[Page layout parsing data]
· · · ·
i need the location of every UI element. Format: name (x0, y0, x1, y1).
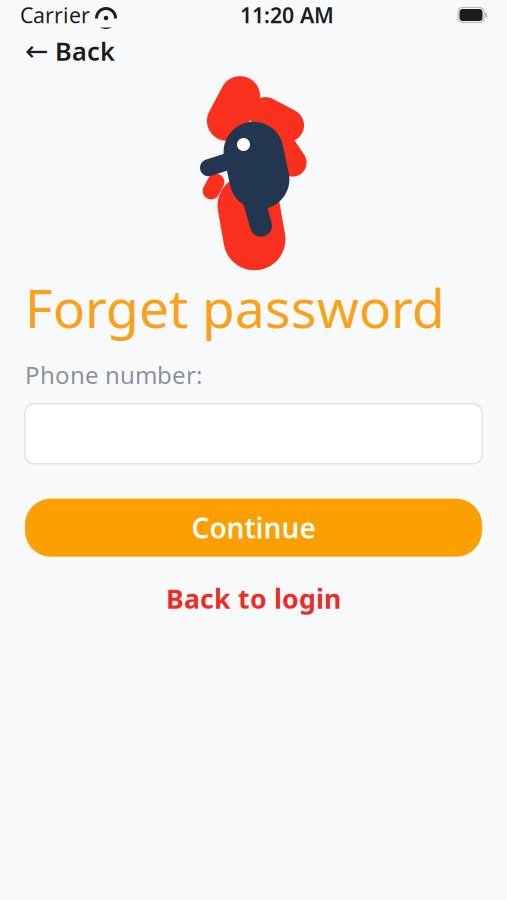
staticText: Carrier (20, 1, 90, 29)
staticText: Continue (192, 509, 316, 546)
staticText: Forget password (25, 272, 445, 343)
staticText: Back to login (166, 581, 341, 616)
staticText: 11:20 AM (240, 1, 334, 29)
staticText: ← (25, 35, 48, 67)
button[interactable]: Back to login (150, 573, 357, 624)
button[interactable]: Continue (25, 499, 482, 557)
staticText: Back (55, 34, 115, 68)
staticText: Phone number: (25, 359, 202, 391)
button[interactable]: ← (21, 28, 119, 74)
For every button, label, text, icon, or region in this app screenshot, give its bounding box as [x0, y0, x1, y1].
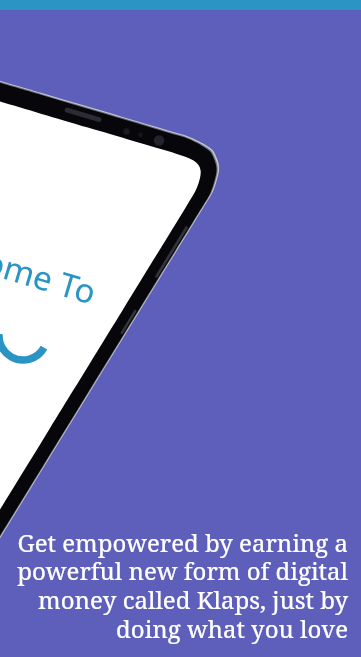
staticText: Welcome To	[0, 218, 102, 314]
staticText: Get empowered by earning a powerful new …	[11, 526, 348, 645]
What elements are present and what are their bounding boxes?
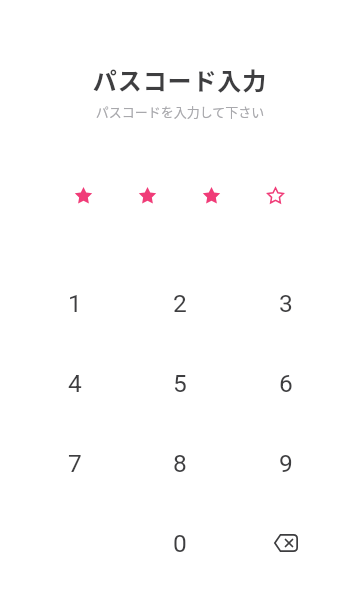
button[interactable]: 5 [128, 343, 232, 423]
staticText: 2 [173, 289, 187, 318]
other: Delete [274, 532, 298, 554]
button[interactable]: 8 [128, 423, 232, 503]
button[interactable]: Delete [234, 503, 338, 583]
button[interactable]: 0 [128, 503, 232, 583]
staticText: 5 [173, 369, 187, 398]
staticText: 0 [173, 529, 187, 558]
button[interactable]: 2 [128, 263, 232, 343]
button[interactable]: 4 [23, 343, 127, 423]
button[interactable]: 3 [234, 263, 338, 343]
staticText: 4 [68, 369, 82, 398]
button[interactable]: 1 [23, 263, 127, 343]
button[interactable]: 9 [234, 423, 338, 503]
staticText: 8 [173, 449, 187, 478]
staticText: 1 [68, 289, 82, 318]
staticText: 7 [68, 449, 82, 478]
button[interactable]: 6 [234, 343, 338, 423]
staticText: 3 [279, 289, 293, 318]
button[interactable]: 7 [23, 423, 127, 503]
staticText: 6 [279, 369, 293, 398]
staticText: パスコード入力 [0, 62, 360, 97]
staticText: 9 [279, 449, 293, 478]
staticText: パスコードを入力して下さい [0, 102, 360, 121]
· · · ·
● EXERCISE
Transcribe every entry exactly, leaving out the pictures.

● EXPECTED ANSWER
i need the location of every UI element. Format: name (x0, y0, x1, y1).
staticText: Carrier (20, 1, 90, 29)
staticText: Continue (192, 509, 316, 546)
staticText: Forget password (25, 272, 445, 343)
staticText: Back to login (166, 581, 341, 616)
staticText: 11:20 AM (240, 1, 334, 29)
staticText: ← (25, 35, 48, 67)
button[interactable]: Back to login (150, 573, 357, 624)
button[interactable]: Continue (25, 499, 482, 557)
staticText: Back (55, 34, 115, 68)
staticText: Phone number: (25, 359, 202, 391)
button[interactable]: ← (21, 28, 119, 74)
For every button, label, text, icon, or region in this app screenshot, give its bounding box as [x0, y0, x1, y1].
staticText: Welcome To	[0, 218, 102, 314]
staticText: Get empowered by earning a powerful new …	[11, 526, 348, 645]
What elements are present and what are their bounding boxes?
button[interactable]: 5 [128, 343, 232, 423]
staticText: 2 [173, 289, 187, 318]
other: Delete [274, 532, 298, 554]
button[interactable]: 8 [128, 423, 232, 503]
button[interactable]: Delete [234, 503, 338, 583]
button[interactable]: 0 [128, 503, 232, 583]
staticText: 5 [173, 369, 187, 398]
staticText: 0 [173, 529, 187, 558]
button[interactable]: 2 [128, 263, 232, 343]
button[interactable]: 4 [23, 343, 127, 423]
button[interactable]: 3 [234, 263, 338, 343]
staticText: 4 [68, 369, 82, 398]
button[interactable]: 1 [23, 263, 127, 343]
button[interactable]: 9 [234, 423, 338, 503]
staticText: 8 [173, 449, 187, 478]
staticText: 1 [68, 289, 82, 318]
staticText: 7 [68, 449, 82, 478]
button[interactable]: 6 [234, 343, 338, 423]
staticText: 3 [279, 289, 293, 318]
button[interactable]: 7 [23, 423, 127, 503]
staticText: 6 [279, 369, 293, 398]
staticText: パスコード入力 [0, 62, 360, 97]
staticText: 9 [279, 449, 293, 478]
staticText: パスコードを入力して下さい [0, 102, 360, 121]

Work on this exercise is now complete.